The other day was Nayan's first day of kindergarten. This was a bitter sweet moment for me. While I'm overjoyed Nayan is growing up to be a mature, articulate, and thoughtful young boy, its sad, in a way, to know he's growing up. I recall distinctly when I was 17, waving goodbye to all of my family and friends, as I boarded an airplane to head off to Chicago and my new college life; my family and friends were so emotional -- sad, and crying. In me, there was no sadness; I had to pinch myself to stop from smiling; I was thrilled at arriving in my new life and leaving my small town world behind. Without a doubt, when that day comes with Nayan waving goodbye to me, I'll be a real emotional mess.
Despite the teachers rounding us parents up and taking us to the "cry" room - no one was outwardly sad, most of the moms were just grinning looking forward to their precious hours of freedom. There were, however, many practical concerns.

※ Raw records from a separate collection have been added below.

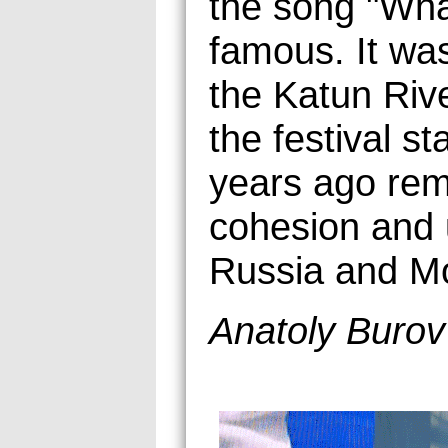
the song "Wh
famous. It was
the Katun Riv
the festival s
years ago rem
cohesion and 
Russia and Mo
Anatoly Burov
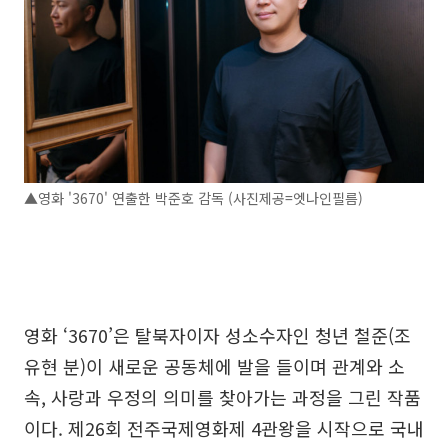
▲영화 '3670' 연출한 박준호 감독 (사진제공=엣나인필름)
영화 ‘3670’은 탈북자이자 성소수자인 청년 철준(조
유현 분)이 새로운 공동체에 발을 들이며 관계와 소
속, 사랑과 우정의 의미를 찾아가는 과정을 그린 작품
이다. 제26회 전주국제영화제 4관왕을 시작으로 국내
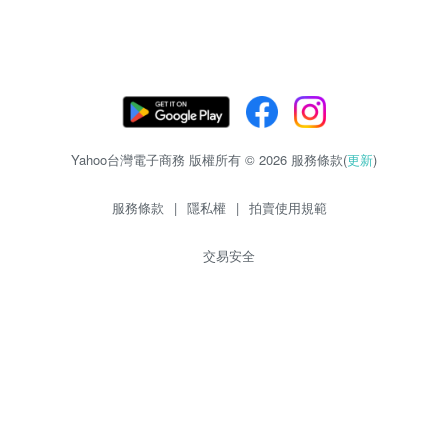
Yahoo台灣電子商務 版權所有 © 2026 服務條款(
更新
)
服務條款
|
隱私權
|
拍賣使用規範
交易安全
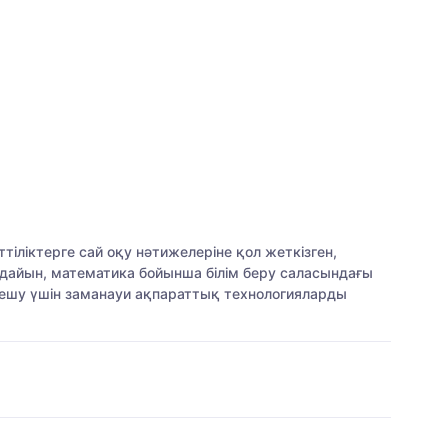
тіліктерге сай оқу нәтижелеріне қол жеткізген,
 дайын, математика бойынша білім беру саласындағы
шешу үшін заманауи ақпараттық технологияларды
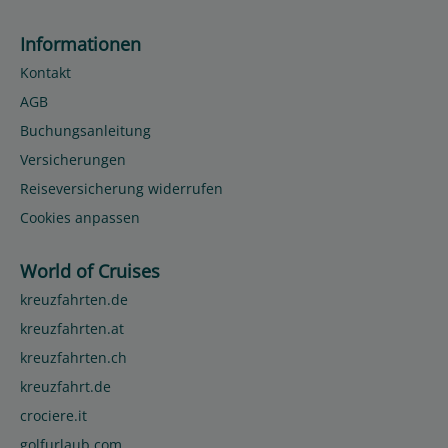
Informationen
Kontakt
AGB
Buchungsanleitung
Versicherungen
Reiseversicherung widerrufen
Cookies anpassen
World of Cruises
kreuzfahrten.de
kreuzfahrten.at
kreuzfahrten.ch
kreuzfahrt.de
crociere.it
golfurlaub.com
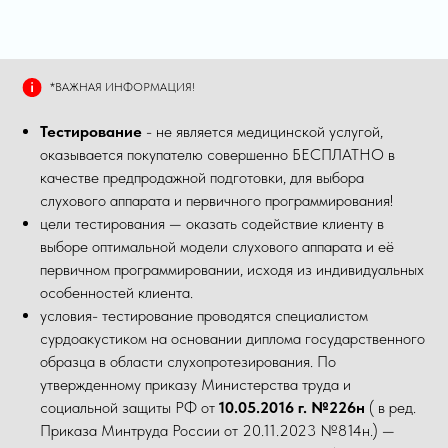
*ВАЖНАЯ ИНФОРМАЦИЯ!
Тестирование
- не является медицинской услугой,
оказывается покупателю совершенно БЕСПЛАТНО в
качестве предпродажной подготовки, для выбора
слухового аппарата и первичного программирования!
цели тестирования — оказать содействие клиенту в
выборе оптимальной модели слухового аппарата и её
первичном программировании, исходя из индивидуальных
особенностей клиента.
условия- тестирование проводятся специалистом
сурдоакустиком на основании диплома государственного
образца в области слухопротезирования. По
утвержденному приказу Министерства труда и
социальной защиты РФ от
10.05.2016 г. №226н
( в ред.
Приказа Минтруда России от 20.11.2023 №814н.) —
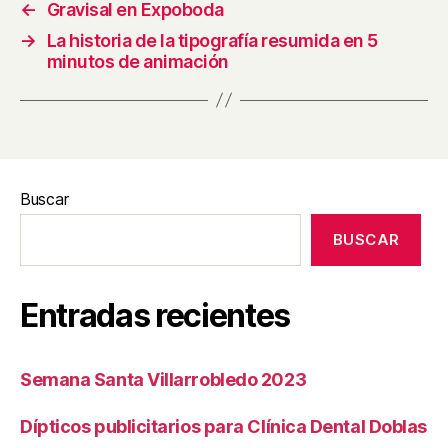
←
Gravisal en Expoboda
→
La historia de la tipografía resumida en 5
minutos de animación
Buscar
BUSCAR
Entradas recientes
Semana Santa Villarrobledo 2023
Dípticos publicitarios para Clínica Dental Doblas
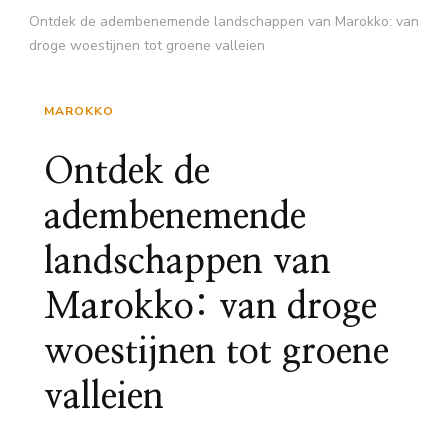
Ontdek de adembenemende landschappen van Marokko: van
droge woestijnen tot groene valleien
MAROKKO
Ontdek de
adembenemende
landschappen van
Marokko: van droge
woestijnen tot groene
valleien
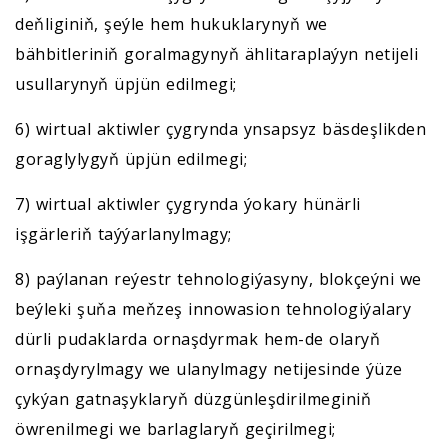
deňliginiň, şeýle hem hukuklarynyň we
bähbitleriniň goralmagynyň ählitaraplaýyn netijeli
usullarynyň üpjün edilmegi;
6) wirtual aktiwler çygrynda ynsapsyz bäsdeşlikden
goraglylygyň üpjün edilmegi;
7) wirtual aktiwler çygrynda ýokary hünärli
işgärleriň taýýarlanylmagy;
8) paýlanan reýestr tehnologiýasyny, blokçeýni we
beýleki şuňa meňzeş innowasion tehnologiýalary
dürli pudaklarda ornaşdyrmak hem-de olaryň
ornaşdyrylmagy we ulanylmagy netijesinde ýüze
çykýan gatnaşyklaryň düzgünleşdirilmeginiň
öwrenilmegi we barlaglaryň geçirilmegi;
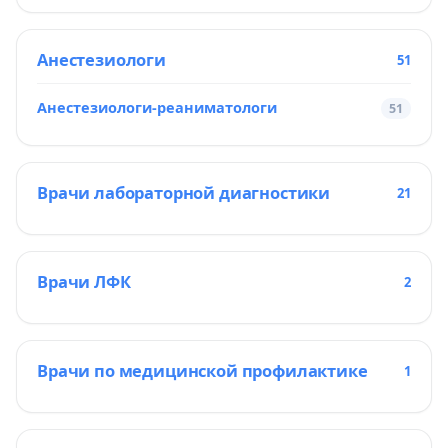
Анестезиологи
51
Анестезиологи-реаниматологи
51
Врачи лабораторной диагностики
21
Врачи ЛФК
2
Врачи по медицинской профилактике
1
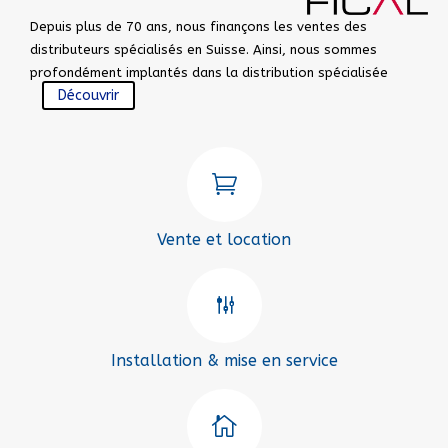
Depuis plus de 70 ans, nous finançons les ventes des
distributeurs spécialisés en Suisse. Ainsi, nous sommes
profondément implantés dans la distribution spécialisée
Découvrir

Vente et location
g
Installation & mise en service

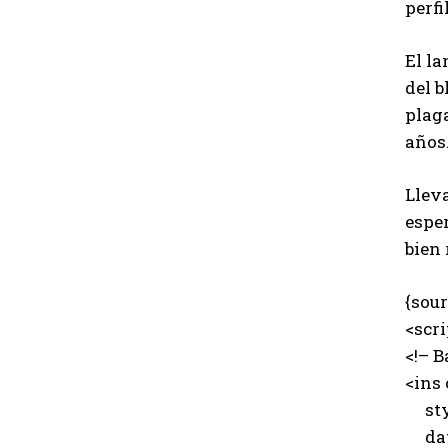
perfi
El la
del b
plaga
años
Lleva
esper
bien 
{sour
<scr
<!– B
<ins
styl
data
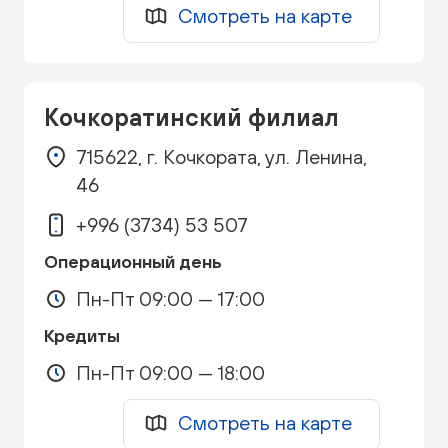
Смотреть на карте
Кочкоратинский филиал
715622, г. Кочкората, ул. Ленина,
46
+996 (3734) 53 507
Операционный день
Пн-Пт 09:00 — 17:00
Кредиты
Пн-Пт 09:00 — 18:00
Смотреть на карте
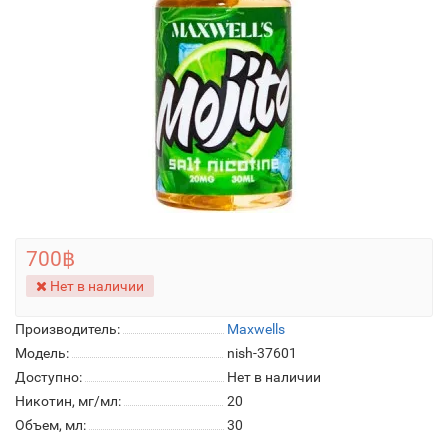
700฿
Нет в наличии
Производитель:
Maxwells
Модель:
nish-37601
Доступно:
Нет в наличии
Никотин, мг/мл:
20
Объем, мл:
30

Nayan has never been away from home for such a long duration. Simply getting him to eat his lunch is a whirlwind of a challenge. Well he learned quickly. After 3 days of stubbornly refusing to eat anything but the cookies in his lunch, he ultimately caught on.
I was also concerned about Nayan getting picked on for his patka. Nayan has recently decided he will be a proper Sikh and never cut his hair. As others, Ameen and I were quite surprised by his decision, and powerful will. Nayan has virtually no role models here in the states who have kept their hair, but his dearest cousins in India all have their hair kept. Ameen, after many failed trips to the barber, ultimately relented. So it turns out no one teased him, as Ameen was certain would be the case. Our neighborhood is really full of such open minded and caring people. Thank God we don't live in France, where Nayan would have been ejected from the school system for simply following his faith.